§ TASK DESCRIPTION: Reproduce only this part of the listing: the line with "List app elements", plus every line after it through the last.

______________________________

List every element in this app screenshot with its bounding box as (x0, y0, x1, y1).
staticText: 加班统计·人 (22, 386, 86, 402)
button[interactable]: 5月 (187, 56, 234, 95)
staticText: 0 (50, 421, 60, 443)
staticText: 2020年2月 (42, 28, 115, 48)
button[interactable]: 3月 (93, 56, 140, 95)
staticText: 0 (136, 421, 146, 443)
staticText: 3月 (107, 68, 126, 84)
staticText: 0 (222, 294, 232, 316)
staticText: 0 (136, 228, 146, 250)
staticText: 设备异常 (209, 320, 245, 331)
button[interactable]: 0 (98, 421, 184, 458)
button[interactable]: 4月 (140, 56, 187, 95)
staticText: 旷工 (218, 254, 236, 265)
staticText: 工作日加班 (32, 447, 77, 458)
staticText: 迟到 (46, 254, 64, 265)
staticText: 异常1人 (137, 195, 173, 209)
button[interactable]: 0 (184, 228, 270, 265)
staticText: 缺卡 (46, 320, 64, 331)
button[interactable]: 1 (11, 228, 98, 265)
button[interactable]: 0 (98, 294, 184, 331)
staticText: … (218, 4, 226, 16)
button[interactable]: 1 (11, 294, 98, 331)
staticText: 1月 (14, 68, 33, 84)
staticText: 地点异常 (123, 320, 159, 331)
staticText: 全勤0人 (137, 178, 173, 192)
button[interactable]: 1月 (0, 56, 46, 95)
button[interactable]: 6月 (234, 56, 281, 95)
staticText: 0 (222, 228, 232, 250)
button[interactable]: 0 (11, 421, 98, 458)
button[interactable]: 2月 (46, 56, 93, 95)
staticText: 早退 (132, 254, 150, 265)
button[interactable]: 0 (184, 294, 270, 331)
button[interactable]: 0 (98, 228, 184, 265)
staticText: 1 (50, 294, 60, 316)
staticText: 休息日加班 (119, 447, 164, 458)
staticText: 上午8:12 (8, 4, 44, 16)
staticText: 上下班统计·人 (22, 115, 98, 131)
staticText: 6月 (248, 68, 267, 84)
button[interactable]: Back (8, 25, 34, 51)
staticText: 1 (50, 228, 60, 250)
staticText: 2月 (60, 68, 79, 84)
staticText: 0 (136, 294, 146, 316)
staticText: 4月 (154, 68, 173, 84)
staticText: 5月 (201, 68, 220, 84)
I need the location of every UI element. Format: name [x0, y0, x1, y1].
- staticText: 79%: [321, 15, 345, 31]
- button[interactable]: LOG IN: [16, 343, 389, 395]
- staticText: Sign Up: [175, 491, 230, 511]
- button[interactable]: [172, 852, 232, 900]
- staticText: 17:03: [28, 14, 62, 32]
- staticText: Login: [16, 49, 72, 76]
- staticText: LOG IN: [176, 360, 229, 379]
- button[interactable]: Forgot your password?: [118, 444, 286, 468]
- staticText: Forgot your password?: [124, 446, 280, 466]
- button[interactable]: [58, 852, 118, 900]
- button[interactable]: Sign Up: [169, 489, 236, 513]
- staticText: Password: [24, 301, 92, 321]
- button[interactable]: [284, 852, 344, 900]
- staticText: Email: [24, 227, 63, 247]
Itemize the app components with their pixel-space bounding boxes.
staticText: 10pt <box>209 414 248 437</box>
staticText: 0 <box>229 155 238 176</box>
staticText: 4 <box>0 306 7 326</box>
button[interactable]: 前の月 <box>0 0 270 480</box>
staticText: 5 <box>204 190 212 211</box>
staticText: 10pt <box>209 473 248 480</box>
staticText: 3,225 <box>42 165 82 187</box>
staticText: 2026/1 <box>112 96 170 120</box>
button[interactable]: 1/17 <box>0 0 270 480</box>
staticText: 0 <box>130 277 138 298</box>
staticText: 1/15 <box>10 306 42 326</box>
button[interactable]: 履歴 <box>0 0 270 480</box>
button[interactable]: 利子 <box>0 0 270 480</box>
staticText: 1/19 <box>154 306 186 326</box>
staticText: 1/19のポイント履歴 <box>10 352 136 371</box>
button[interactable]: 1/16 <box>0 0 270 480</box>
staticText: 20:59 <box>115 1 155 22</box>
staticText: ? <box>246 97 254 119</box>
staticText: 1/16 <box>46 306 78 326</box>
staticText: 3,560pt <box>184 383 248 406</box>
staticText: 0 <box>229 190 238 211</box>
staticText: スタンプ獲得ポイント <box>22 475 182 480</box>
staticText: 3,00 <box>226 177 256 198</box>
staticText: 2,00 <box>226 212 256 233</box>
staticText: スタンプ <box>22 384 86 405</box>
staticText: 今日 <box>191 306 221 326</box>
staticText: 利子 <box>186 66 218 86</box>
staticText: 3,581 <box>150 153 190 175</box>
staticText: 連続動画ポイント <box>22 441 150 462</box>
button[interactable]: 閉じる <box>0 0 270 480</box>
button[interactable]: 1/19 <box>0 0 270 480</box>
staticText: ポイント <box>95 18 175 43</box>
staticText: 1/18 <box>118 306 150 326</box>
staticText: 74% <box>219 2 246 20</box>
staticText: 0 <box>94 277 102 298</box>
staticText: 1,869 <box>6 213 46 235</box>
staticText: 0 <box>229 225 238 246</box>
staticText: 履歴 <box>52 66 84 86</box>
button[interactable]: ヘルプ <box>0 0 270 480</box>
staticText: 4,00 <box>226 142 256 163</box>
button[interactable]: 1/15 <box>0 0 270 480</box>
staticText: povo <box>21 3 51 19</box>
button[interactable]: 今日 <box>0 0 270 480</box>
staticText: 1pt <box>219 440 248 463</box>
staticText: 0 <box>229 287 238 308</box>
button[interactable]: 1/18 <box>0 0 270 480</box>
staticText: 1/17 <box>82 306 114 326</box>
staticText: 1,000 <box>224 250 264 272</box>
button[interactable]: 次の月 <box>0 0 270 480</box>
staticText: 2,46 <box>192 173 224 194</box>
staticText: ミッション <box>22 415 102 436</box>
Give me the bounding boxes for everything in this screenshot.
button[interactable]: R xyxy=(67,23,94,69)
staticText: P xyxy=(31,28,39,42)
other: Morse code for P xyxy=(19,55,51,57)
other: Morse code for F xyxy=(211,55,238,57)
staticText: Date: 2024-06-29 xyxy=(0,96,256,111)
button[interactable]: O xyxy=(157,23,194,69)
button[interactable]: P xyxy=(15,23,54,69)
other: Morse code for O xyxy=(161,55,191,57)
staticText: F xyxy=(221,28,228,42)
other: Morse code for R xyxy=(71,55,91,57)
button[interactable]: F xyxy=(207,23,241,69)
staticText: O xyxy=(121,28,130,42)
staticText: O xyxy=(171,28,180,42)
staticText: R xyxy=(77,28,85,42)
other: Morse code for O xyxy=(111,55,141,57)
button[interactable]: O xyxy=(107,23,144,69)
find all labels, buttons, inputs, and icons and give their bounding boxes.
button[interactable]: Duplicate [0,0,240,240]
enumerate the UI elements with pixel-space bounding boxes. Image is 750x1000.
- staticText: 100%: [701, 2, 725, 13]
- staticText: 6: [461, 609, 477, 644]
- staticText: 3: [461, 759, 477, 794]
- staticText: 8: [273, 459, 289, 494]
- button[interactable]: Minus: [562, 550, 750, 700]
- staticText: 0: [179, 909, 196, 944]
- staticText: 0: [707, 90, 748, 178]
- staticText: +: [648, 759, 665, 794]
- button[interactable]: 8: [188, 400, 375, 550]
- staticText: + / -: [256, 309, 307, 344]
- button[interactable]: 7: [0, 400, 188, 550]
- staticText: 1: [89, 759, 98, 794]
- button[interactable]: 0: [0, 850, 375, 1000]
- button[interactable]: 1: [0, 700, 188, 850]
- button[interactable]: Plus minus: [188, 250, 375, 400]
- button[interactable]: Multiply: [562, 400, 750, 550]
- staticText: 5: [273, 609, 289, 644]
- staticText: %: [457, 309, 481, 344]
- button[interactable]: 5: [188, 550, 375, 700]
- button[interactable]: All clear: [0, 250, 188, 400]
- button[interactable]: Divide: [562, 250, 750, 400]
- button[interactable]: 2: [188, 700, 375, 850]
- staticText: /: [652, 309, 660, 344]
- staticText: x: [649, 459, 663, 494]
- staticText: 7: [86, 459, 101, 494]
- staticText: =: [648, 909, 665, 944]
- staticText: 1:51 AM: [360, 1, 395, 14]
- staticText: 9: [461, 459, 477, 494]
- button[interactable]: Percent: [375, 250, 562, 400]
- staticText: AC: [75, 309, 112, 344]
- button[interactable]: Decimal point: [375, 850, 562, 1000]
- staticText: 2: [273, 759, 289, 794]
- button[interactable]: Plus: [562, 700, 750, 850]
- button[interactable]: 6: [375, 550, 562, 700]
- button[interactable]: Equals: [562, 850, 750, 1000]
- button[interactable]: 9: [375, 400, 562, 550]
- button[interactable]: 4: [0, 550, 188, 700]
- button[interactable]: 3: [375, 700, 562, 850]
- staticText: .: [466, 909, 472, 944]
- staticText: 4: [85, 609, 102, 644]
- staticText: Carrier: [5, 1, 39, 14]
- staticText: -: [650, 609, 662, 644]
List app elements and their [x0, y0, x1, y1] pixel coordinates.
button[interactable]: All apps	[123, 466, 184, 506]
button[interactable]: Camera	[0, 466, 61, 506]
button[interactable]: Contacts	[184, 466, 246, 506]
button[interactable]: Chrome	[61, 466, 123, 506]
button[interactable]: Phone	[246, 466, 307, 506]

______________________________

§ OUTPUT OF THE EXERCISE:
List app elements and their [x0, y0, x1, y1] pixel coordinates.
button[interactable]: All apps	[123, 466, 184, 506]
button[interactable]: Camera	[0, 466, 61, 506]
button[interactable]: Contacts	[184, 466, 246, 506]
button[interactable]: Chrome	[61, 466, 123, 506]
button[interactable]: Phone	[246, 466, 307, 506]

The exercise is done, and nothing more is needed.